As you gain experience and knowledge, you could be aiming to become a data scientist, ML engineer, or research scientist. Those are usually more senior positions, and they are, accordingly, among the highest paying jobs in data science.
Of course, you could also be coming from other fields of study and do these jobs. There are also some jobs that more explicitly require a little extra business, financial, or some other knowledge. For example, the quantitative analyst has to be very strong in finance. Business analysts, even though they have to be very IT-technology savvy, maybe it’s even more important that they understand the business than the computing side.

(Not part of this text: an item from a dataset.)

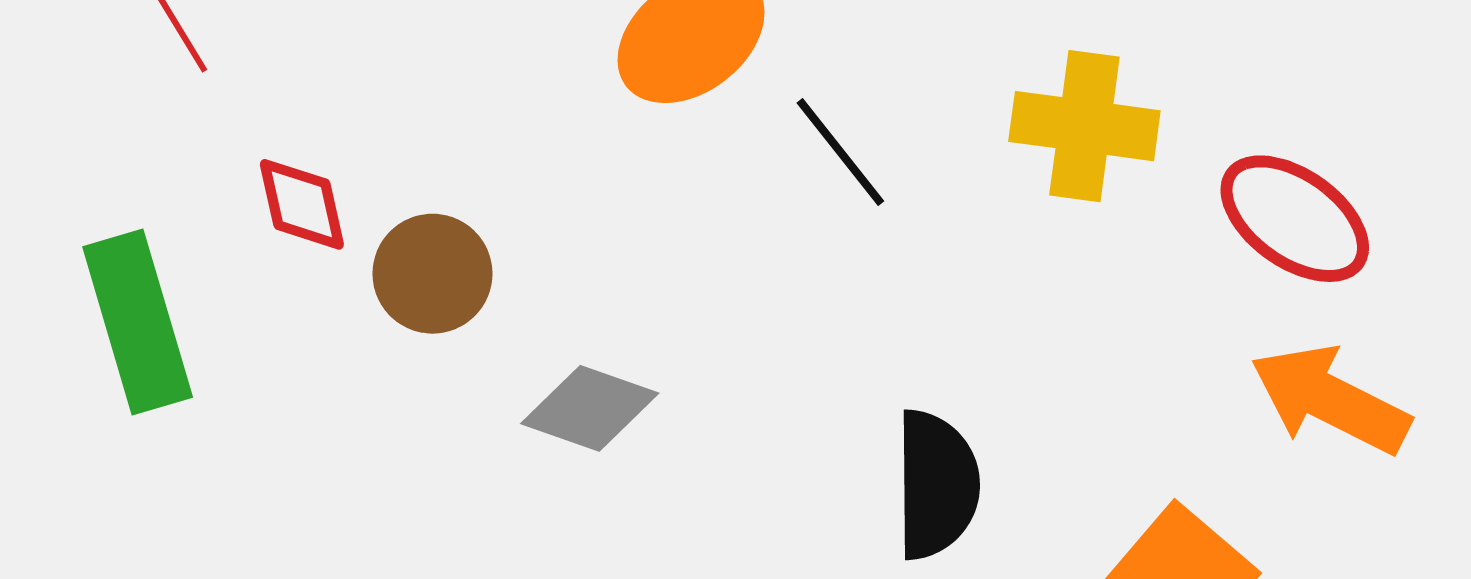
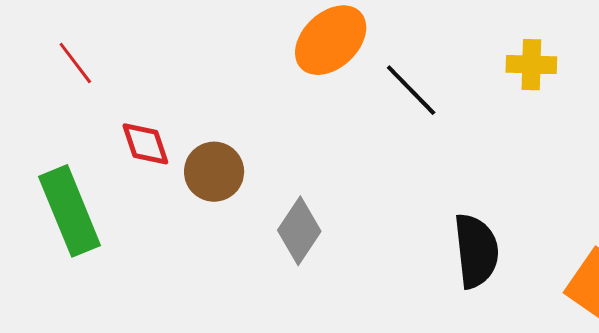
yellow cross: (1084, 126) -> (531, 65), size x0.7
gray diamond: (590, 408) -> (299, 231), turned -70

Because of that, it’s not unusual that they come with a business degree but with IT experience. Or vice versa, a computer science degree with an extensive business background. It’s similar to the market scientist. They could be coming from humanistic fields such as sociology, psychology, philosophy, etc.
Finally, you’ll have to pass the interviews to get your data science career started in the job market. You’re wondering what questions you could expect?
For sure, lots of coding questions, such as this one from Amazon:
“Find the best selling item for each month (no need to separate months by year) where the biggest total invoice was paid. The best-selling item is calculated using the formula (unitprice * quantity). Output the description of the item along with the amount paid.”
(SELECT date_part('month', invoicedate) AS MONTH,
sum(unitprice * quantity) AS total_paid,
rank() OVER (PARTITION BY date_part('month', invoicedate)
ORDER BY sum(unitprice * quantity) DESC) AS rnk
GROUP BY MONTH,
WHERE rnk = 1
Statistics are important skills for data science, so don’t be surprised if you get a question like the one asked by State Farm:
“What is a p-value? Would your interpretation of p-value change if you had a different (much bigger, 3 mil records for ex.) data set?”
The above jobs breakdown and data science career advice should serve only as a guide. There are no ultimate truths that will make you a successful data scientist.
But what you can do to improve your chances of success is getting an education in the field we’ve mentioned above. Prepare for your interviews by going through the sets of coding and other questions. While you can’t cover everything for sure, being prepared for the types of questions is very important. After you get the job, it’ll hopefully be a job where you can use your knowledge and also learn more. You’ll see for yourself that experience is an extremely efficient way to learn and improve.
Then you’ll hopefully be able to choose more freely in which career direction you want to go.